* [Problem to work on]
Pick each line containing the word "during" out of the data below.

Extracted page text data
◇ ◇ ◇ ◇
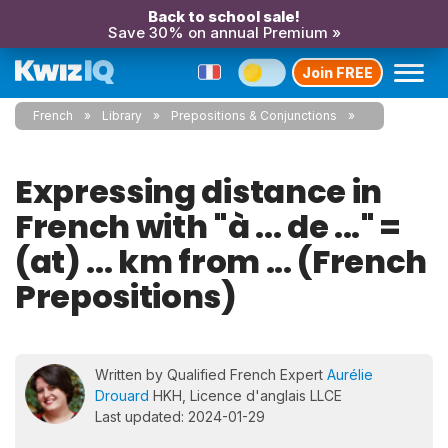
Back to school sale!
Save 30% on annual Premium »
Join FREE
French
Library
Prepositions & Conjunctions
Expressing distance in
French with "à ... de ..." =
(at) ... km from ... (French
Prepositions)
Written by Qualified French Expert
Aurélie
Drouard
HKH, Licence d'anglais LLCE
Last updated: 2024-01-29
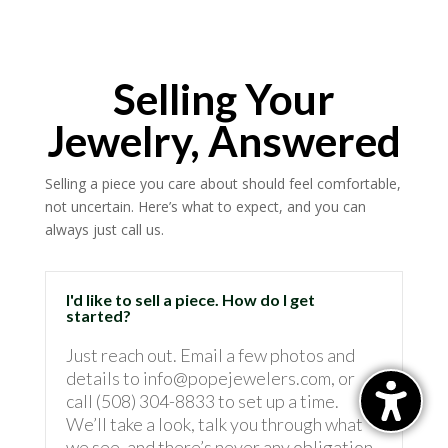
Selling Your
Jewelry, Answered
Selling a piece you care about should feel comfortable,
not uncertain. Here’s what to expect, and you can
always just call us.
I'd like to sell a piece. How do I get
started?
Just reach out. Email a few photos and
details to info@popejewelers.com, or
call (508) 304-8833 to set up a time.
We’ll take a look, talk you through what
we see, and there’s never any obligation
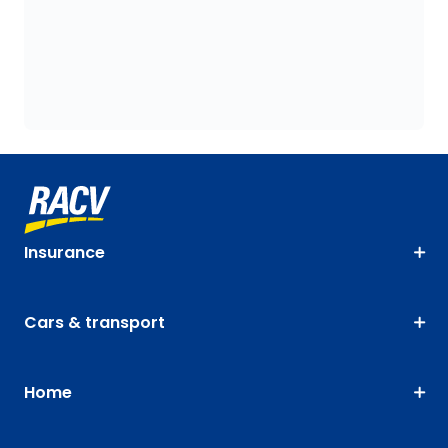
Insurance
Cars & transport
Home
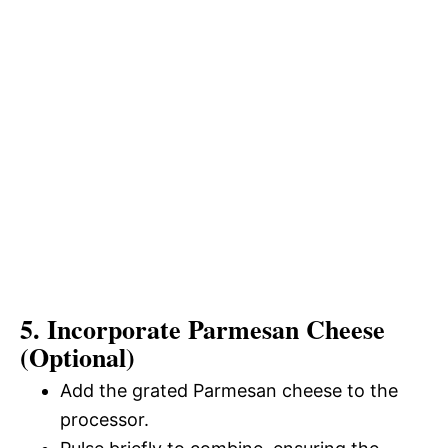
5. Incorporate Parmesan Cheese
(Optional)
Add the grated Parmesan cheese to the
processor.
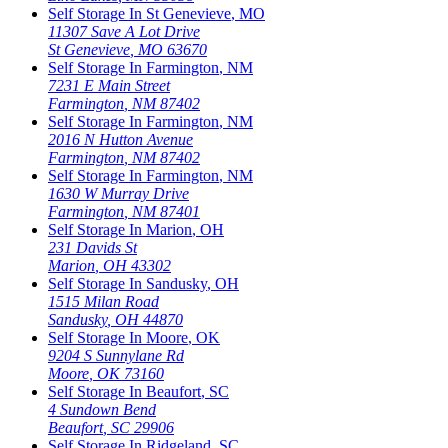
Self Storage In
St Genevieve
,
MO
11307 Save A Lot Drive
St Genevieve
,
MO
63670
Self Storage In
Farmington
,
NM
7231 E Main Street
Farmington
,
NM
87402
Self Storage In
Farmington
,
NM
2016 N Hutton Avenue
Farmington
,
NM
87402
Self Storage In
Farmington
,
NM
1630 W Murray Drive
Farmington
,
NM
87401
Self Storage In
Marion
,
OH
231 Davids St
Marion
,
OH
43302
Self Storage In
Sandusky
,
OH
1515 Milan Road
Sandusky
,
OH
44870
Self Storage In
Moore
,
OK
9204 S Sunnylane Rd
Moore
,
OK
73160
Self Storage In
Beaufort
,
SC
4 Sundown Bend
Beaufort
,
SC
29906
Self Storage In
Ridgeland
,
SC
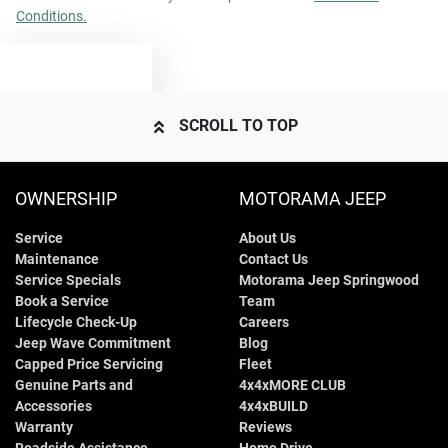
Conditions.
2640 kg
Weight
Airbags - Head for 2nd Row Seats
TEXT US
4810 mm
Length
Airbags - Side for 1st Row Occupants (Front)
SCROLL TO TOP
1700 mm
Height
Air Cond. - Climate Control 2 Zone
OWNERSHIP
MOTORAMA JEEP
Service
About Us
1900 mm
Width
Air Conditioning - Rear
Maintenance
Contact Us
Service Specials
Motorama Jeep Springwood
Book a Service
Team
Alarm
Lifecycle Check-Up
Careers
Jeep Wave Commitment
Blog
Capped Price Servicing
Fleet
Genuine Parts and
4x4xMORE CLUB
Ambient Lighting - Interior (User Configurable)
Accessories
4x4xBUILD
Warranty
Reviews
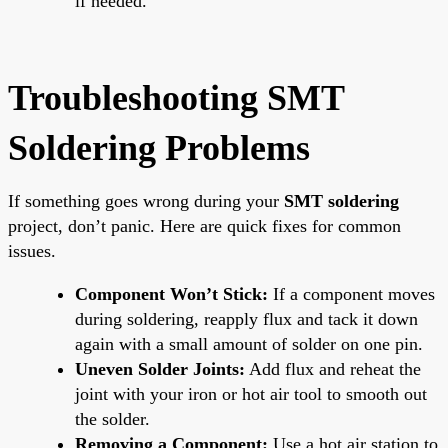
if needed.
Troubleshooting SMT
Soldering Problems
If something goes wrong during your
SMT soldering
project, don’t panic. Here are quick fixes for common
issues.
Component Won’t Stick:
If a component moves
during soldering, reapply flux and tack it down
again with a small amount of solder on one pin.
Uneven Solder Joints:
Add flux and reheat the
joint with your iron or hot air tool to smooth out
the solder.
Removing a Component:
Use a hot air station to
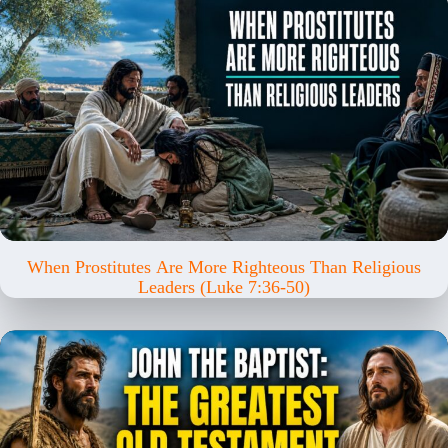
When Prostitutes Are More Righteous Than Religious
Leaders (Luke 7:36-50)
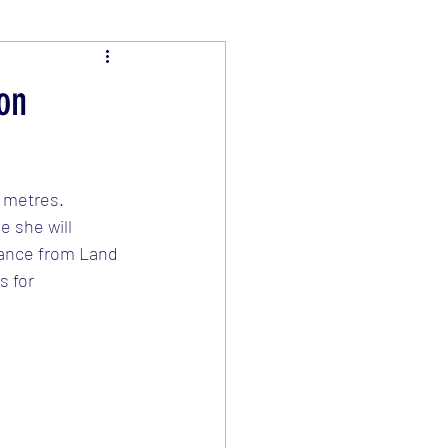
on
 metres.  
 she will 
tance from Land 
 for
◇ ◇ ◇ ◇
* [Response]
If something goes wrong during your
during soldering, reapply flux and tack it down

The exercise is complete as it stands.